Dataset content:
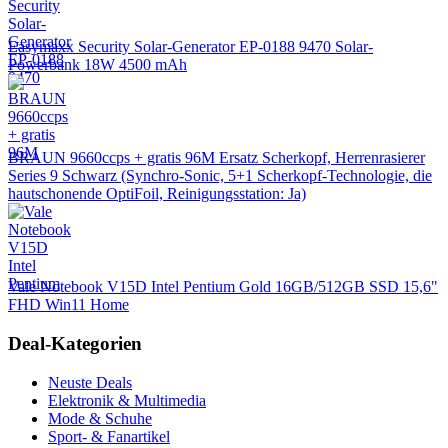
Easymaxx Security Solar-Generator EP-0188 9470 Solar-
Powerbank 18W 4500 mAh
BRAUN 9660ccps + gratis 96M Ersatz Scherkopf, Herrenrasierer
Series 9 Schwarz (Synchro-Sonic, 5+1 Scherkopf-Technologie, die
hautschonende OptiFoil, Reinigungsstation: Ja)
Vale Notebook V15D Intel Pentium Gold 16GB/512GB SSD 15,6"
FHD Win11 Home
Deal-Kategorien
Neuste Deals
Elektronik & Multimedia
Mode & Schuhe
Sport- & Fanartikel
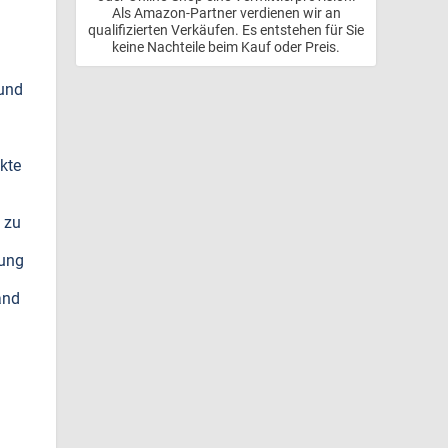
Als Amazon-Partner verdienen wir an
qualifizierten Verkäufen. Es entstehen für Sie
keine Nachteile beim Kauf oder Preis.
 und
kte
n zu
lung
and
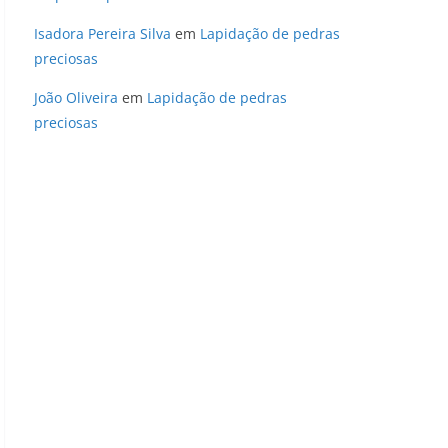
Isadora Pereira Silva
em
Lapidação de pedras
preciosas
João Oliveira
em
Lapidação de pedras
preciosas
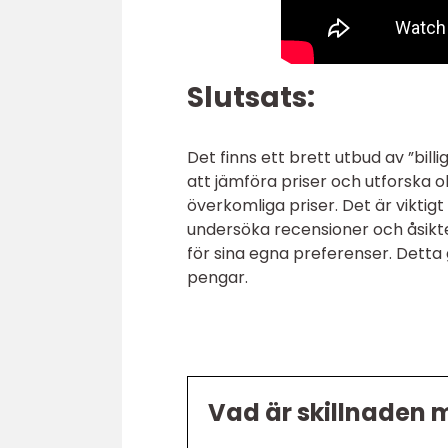
Slutsats:
Det finns ett brett utbud av ”bil
att jämföra priser och utforska ol
överkomliga priser. Det är vikti
undersöka recensioner och åsikte
för sina egna preferenser. Dett
pengar.
Vad är skillnaden m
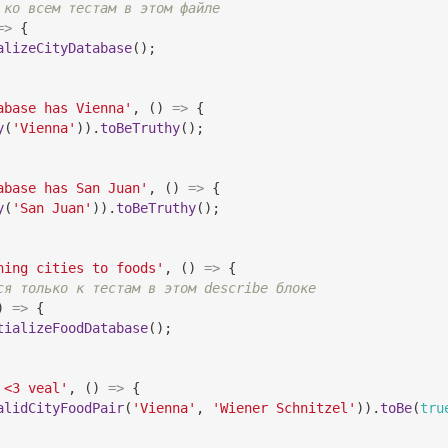
 ко всем тестам в этом файле
=>
{
alizeCityDatabase
(
)
;
abase has Vienna'
,
(
)
=>
{
y
(
'Vienna'
)
)
.
toBeTruthy
(
)
;
abase has San Juan'
,
(
)
=>
{
y
(
'San Juan'
)
)
.
toBeTruthy
(
)
;
hing cities to foods'
,
(
)
=>
{
ся только к тестам в этом describe блоке
)
=>
{
tializeFoodDatabase
(
)
;
 <3 veal'
,
(
)
=>
{
alidCityFoodPair
(
'Vienna'
,
'Wiener Schnitzel'
)
)
.
toBe
(
tru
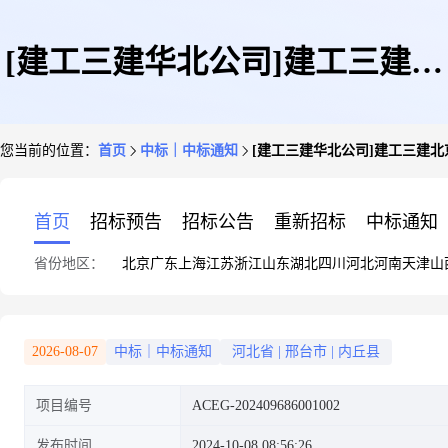
[建工三建华北公司]建工三建北
您当前的位置：
首页
中标｜中标通知
[建工三建华北公司]建工三建
京分公司内丘县德普片区基础配
首页
招标预告
招标公告
重新招标
中标通知
省份地区：
北京
广东
上海
江苏
浙江
山东
湖北
四川
河北
河南
天津
山
套设施建设项目勘察-设计-施工
2026-08-07
中标｜中标通知
河北省
|
邢台市
|
内丘县
项目编号
ACEG-202409686001002
EPC工程总承包项目路缘石安装
发布时间
2024-10-08 08:56:26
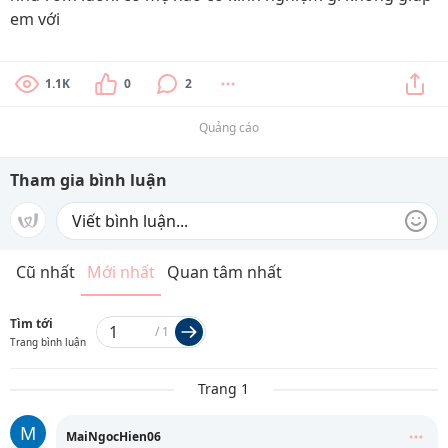
em với
1.1K
0
2
Quảng cáo
Tham gia bình luận
Cũ nhất
Mới nhất
Quan tâm nhất
Tìm tới
/
1
Trang bình luận
Trang 1
M
MaiNgocHien06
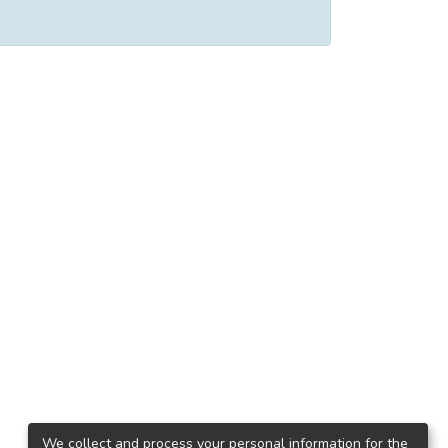
We collect and process your personal information for the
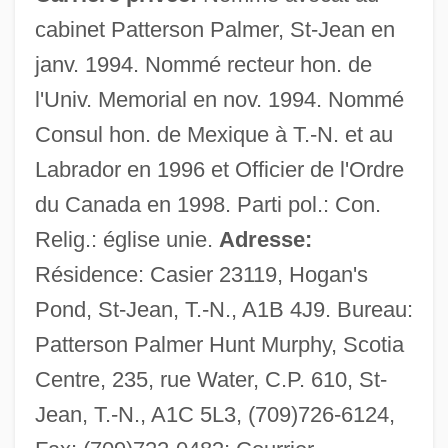
cabinet Patterson Palmer, St-Jean en
Crosbie, Annette 1934–
janv. 1994. Nommé recteur hon. de
l'Univ. Memorial en nov. 1994. Nommé
Croquette
Consul hon. de Mexique à T.-N. et au
Croque-Monsieur
Labrador en 1996 et Officier de l'Ordre
Crops Of The Early Farmers
du Canada en 1998. Parti pol.: Con.
Croppy
Relig.: église unie.
Adresse:
Cropping
Résidence: Casier 23119, Hogan's
Cropper, Steve
Pond, St-Jean, T.-N., A1B 4J9. Bureau:
Cropper, Hilary (1941–2004)
Patterson Palmer Hunt Murphy, Scotia
Cropper, Elizabeth 1944–
Centre, 235, rue Water, C.P. 610, St-
Cropley, Eileen (1932–)
Jean, T.-N., A1C 5L3, (709)726-6124,
Cropadeau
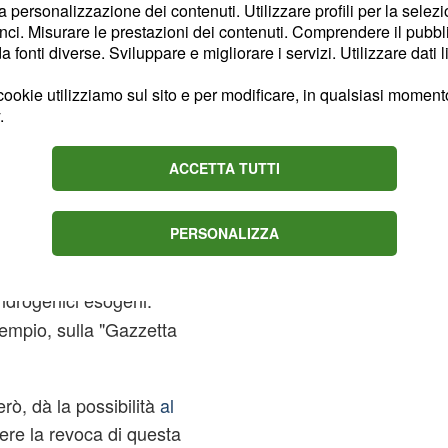
la personalizzazione dei contenuti. Utilizzare profili per la selez
zione oggi, martedì 17
ci. Misurare le prestazioni dei contenuti. Comprendere il pubblic
positivo al test
fonti diverse. Sviluppare e migliorare i servizi. Utilizzare dati l
Sepang dopo la gara del 3
ookie utilizziamo sul sito e per modificare, in qualsiasi momento,
infatti, hanno evidenziato
.
le urine dell'abruzzese
ratorio specializzato
ACCETTA TUTTI
PERSONALIZZA
iclista da tutte le
un risultato analitico
drogenici esogeni:
sempio, sulla "Gazzetta
rò, dà la possibilità
al
ere la revoca di questa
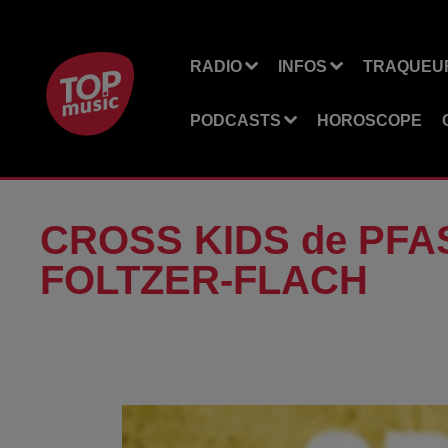
RADIO
INFOS
TRAQUEUR
PODCASTS
HOROSCOPE
CROSS KIDS de PFAS
FOLTZER-FLACH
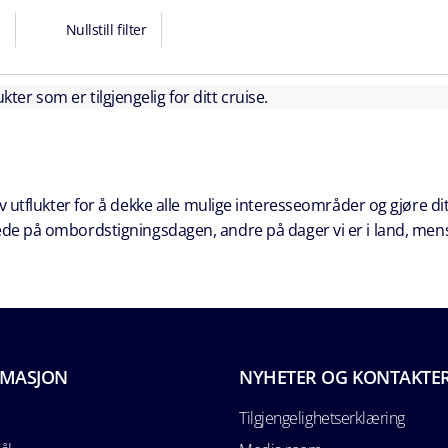
Nullstill filter
kter som er tilgjengelig for ditt cruise.
 utflukter for å dekke alle mulige interesseområder og gjøre dit
erede på ombordstigningsdagen, andre på dager vi er i land, men
RMASJON
NYHETER OG KONTAKTE
Tilgjengelighetserklæring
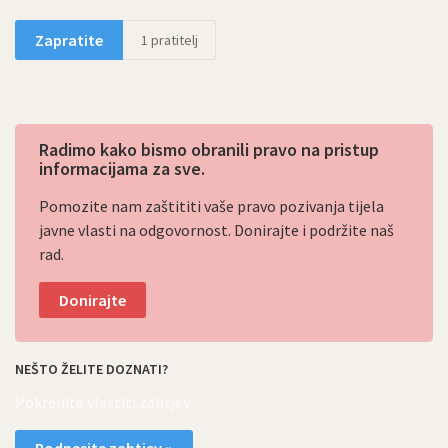
Zapratite
1
pratitelj
Radimo kako bismo obranili pravo na pristup
informacijama za sve.
Pomozite nam zaštititi vaše pravo pozivanja tijela
javne vlasti na odgovornost. Donirajte i podržite naš
rad.
Donirajte
NEŠTO ŽELITE DOZNATI?
Pokrenite vlastiti zahtjev
Podnesite zahtjev »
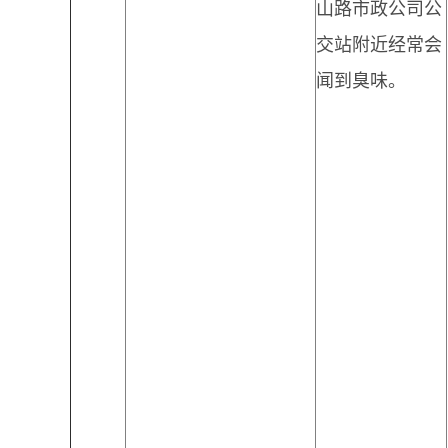
山路市政公司公
交站附近经常会
闻到臭味。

What you should do: Pull every line containing the word "Jean" out of the entries above.

Response:
cabinet Patterson Palmer, St-Jean en
Pond, St-Jean, T.-N., A1B 4J9. Bureau:
Jean, T.-N., A1C 5L3, (709)726-6124,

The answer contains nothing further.